++++ RECORDS PROVIDED
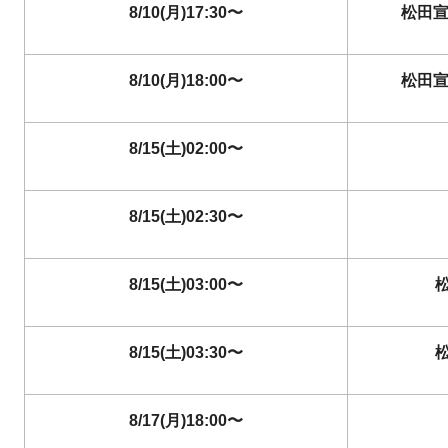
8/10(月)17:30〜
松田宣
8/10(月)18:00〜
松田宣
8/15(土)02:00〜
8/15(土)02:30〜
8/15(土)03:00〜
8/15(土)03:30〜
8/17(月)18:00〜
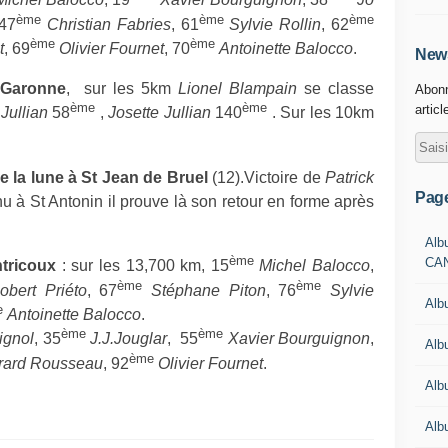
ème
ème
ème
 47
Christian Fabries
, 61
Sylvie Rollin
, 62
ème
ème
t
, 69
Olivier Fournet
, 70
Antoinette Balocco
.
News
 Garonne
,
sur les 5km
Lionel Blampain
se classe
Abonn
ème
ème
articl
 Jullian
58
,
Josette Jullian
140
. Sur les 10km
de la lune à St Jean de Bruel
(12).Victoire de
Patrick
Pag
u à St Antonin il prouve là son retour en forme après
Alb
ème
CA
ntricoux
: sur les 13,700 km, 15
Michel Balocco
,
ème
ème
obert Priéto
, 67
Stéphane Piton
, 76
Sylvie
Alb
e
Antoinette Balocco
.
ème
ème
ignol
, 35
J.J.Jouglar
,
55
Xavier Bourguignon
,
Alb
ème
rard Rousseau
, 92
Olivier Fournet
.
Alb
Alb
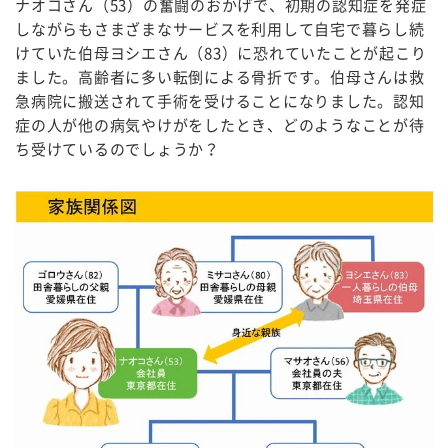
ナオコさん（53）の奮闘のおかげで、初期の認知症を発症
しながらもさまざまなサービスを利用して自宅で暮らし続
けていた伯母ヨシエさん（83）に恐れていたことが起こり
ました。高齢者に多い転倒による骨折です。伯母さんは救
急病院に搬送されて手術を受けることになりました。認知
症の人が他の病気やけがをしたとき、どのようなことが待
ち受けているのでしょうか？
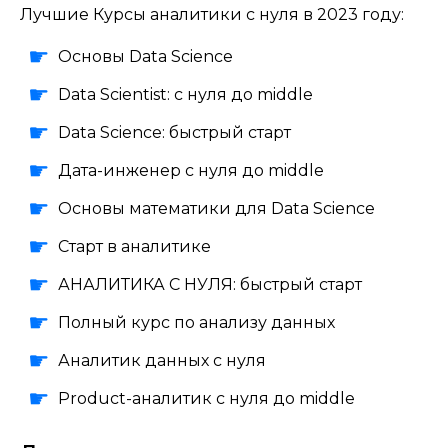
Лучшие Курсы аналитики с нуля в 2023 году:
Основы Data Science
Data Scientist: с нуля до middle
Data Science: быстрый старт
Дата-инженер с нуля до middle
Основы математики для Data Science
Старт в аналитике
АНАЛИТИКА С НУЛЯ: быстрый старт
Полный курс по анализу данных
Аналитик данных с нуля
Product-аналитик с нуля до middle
++++++++
++++ RECORDS PROVIDED
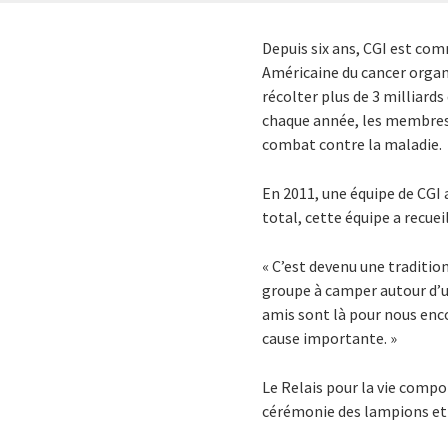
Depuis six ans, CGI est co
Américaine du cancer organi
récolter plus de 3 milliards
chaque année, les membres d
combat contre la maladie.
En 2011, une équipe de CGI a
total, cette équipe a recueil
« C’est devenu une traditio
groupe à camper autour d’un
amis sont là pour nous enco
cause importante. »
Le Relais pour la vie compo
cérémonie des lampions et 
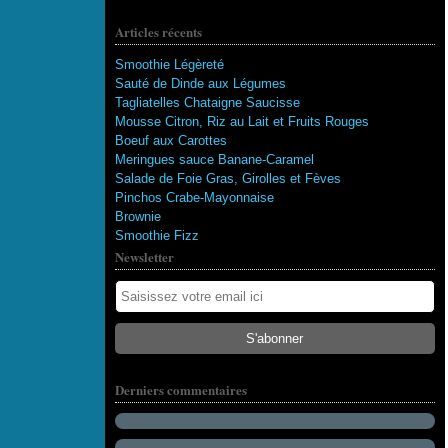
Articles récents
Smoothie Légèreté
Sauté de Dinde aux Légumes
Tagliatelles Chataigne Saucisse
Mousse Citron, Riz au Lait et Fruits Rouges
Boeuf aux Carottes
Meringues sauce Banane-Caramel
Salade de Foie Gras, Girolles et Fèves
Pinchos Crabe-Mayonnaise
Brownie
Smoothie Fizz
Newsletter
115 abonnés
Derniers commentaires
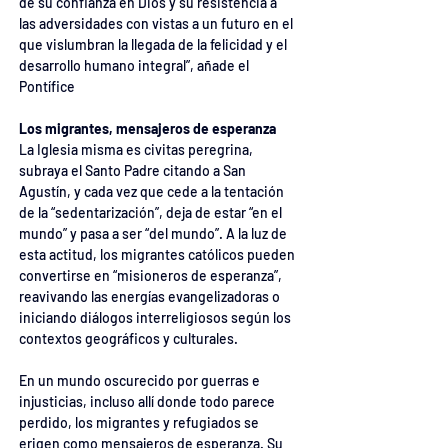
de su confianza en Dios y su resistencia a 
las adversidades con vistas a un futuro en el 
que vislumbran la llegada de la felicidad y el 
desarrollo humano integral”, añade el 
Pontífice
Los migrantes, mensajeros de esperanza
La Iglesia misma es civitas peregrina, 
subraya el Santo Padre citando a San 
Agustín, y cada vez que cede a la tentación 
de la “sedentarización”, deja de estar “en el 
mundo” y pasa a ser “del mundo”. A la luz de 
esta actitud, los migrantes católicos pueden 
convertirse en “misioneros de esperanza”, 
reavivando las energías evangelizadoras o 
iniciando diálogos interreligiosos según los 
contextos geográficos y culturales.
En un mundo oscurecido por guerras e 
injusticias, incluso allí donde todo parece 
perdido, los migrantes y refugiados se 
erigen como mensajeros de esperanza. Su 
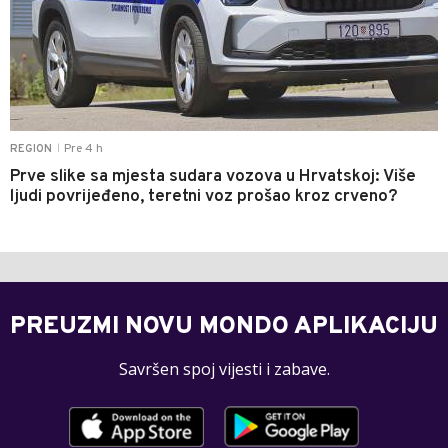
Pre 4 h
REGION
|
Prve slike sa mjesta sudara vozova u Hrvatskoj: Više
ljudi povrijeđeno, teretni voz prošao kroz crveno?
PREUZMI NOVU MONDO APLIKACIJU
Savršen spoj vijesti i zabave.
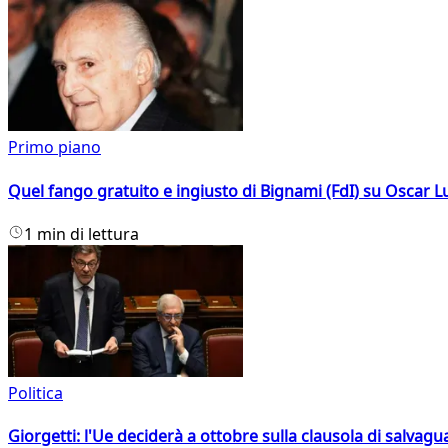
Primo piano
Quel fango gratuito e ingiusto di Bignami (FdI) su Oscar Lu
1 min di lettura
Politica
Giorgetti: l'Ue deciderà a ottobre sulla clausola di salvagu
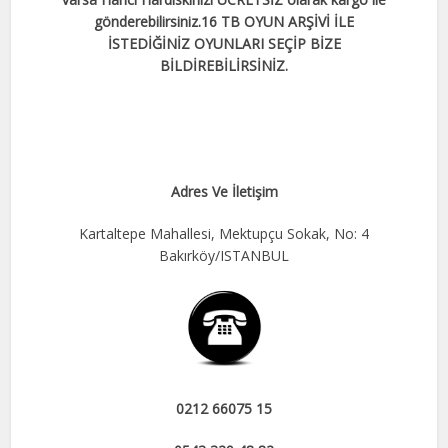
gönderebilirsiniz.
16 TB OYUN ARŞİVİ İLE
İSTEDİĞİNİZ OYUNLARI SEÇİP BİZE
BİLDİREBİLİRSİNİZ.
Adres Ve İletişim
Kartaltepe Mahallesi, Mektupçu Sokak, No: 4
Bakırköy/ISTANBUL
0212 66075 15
++++++++
++++ RECORDS PROVIDED
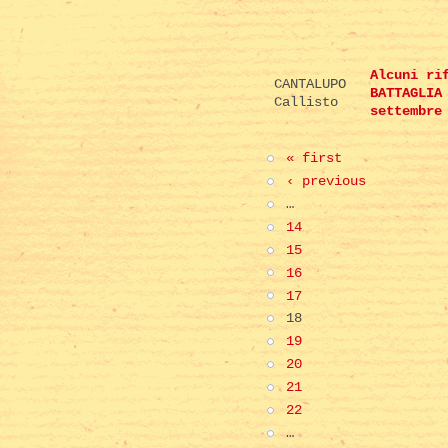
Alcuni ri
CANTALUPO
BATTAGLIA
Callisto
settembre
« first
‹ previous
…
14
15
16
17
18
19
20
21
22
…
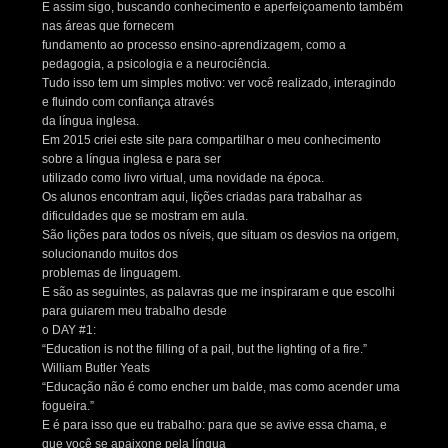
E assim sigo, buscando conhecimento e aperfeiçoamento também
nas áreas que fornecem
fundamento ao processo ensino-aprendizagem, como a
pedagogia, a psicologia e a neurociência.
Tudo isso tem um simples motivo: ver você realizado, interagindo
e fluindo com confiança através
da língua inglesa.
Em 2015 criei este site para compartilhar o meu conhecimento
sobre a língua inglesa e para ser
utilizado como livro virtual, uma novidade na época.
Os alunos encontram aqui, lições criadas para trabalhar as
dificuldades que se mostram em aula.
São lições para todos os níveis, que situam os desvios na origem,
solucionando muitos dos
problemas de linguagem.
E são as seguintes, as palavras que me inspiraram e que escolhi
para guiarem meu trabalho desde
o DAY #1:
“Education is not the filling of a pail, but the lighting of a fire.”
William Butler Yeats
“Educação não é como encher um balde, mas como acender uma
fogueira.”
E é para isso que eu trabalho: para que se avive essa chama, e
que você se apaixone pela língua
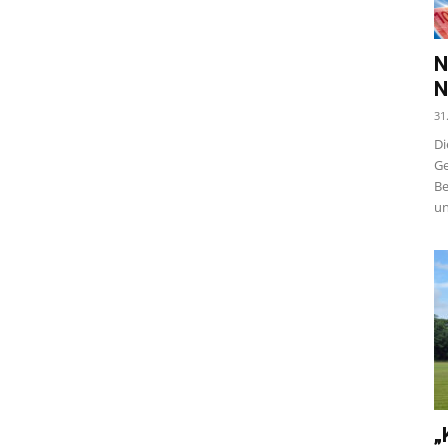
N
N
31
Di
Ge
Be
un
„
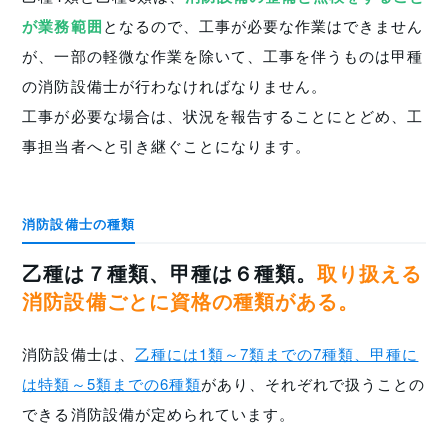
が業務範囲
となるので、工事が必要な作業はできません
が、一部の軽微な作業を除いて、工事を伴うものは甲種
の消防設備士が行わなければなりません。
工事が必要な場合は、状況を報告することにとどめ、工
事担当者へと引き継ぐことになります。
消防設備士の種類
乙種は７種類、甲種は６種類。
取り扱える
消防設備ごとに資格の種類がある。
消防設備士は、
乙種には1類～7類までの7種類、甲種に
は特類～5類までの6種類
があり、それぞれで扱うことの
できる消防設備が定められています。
++++++++
**TASK REQUIREMENTS:** Everything from the line with "ち受けているのでしょうか？" down to the line with "Product-аналитик с нуля до middle" in the data above should be copied exactly, with both end lines kept and the pictures left out.

**SOLUTION FOR THIS PROBLEM:**
ち受けているのでしょうか？
Лучшие Курсы аналитики с нуля в 2023 году:
Основы Data Science
Data Scientist: с нуля до middle
Data Science: быстрый старт
Дата-инженер с нуля до middle
Основы математики для Data Science
Старт в аналитике
АНАЛИТИКА С НУЛЯ: быстрый старт
Полный курс по анализу данных
Аналитик данных с нуля
Product-аналитик с нуля до middle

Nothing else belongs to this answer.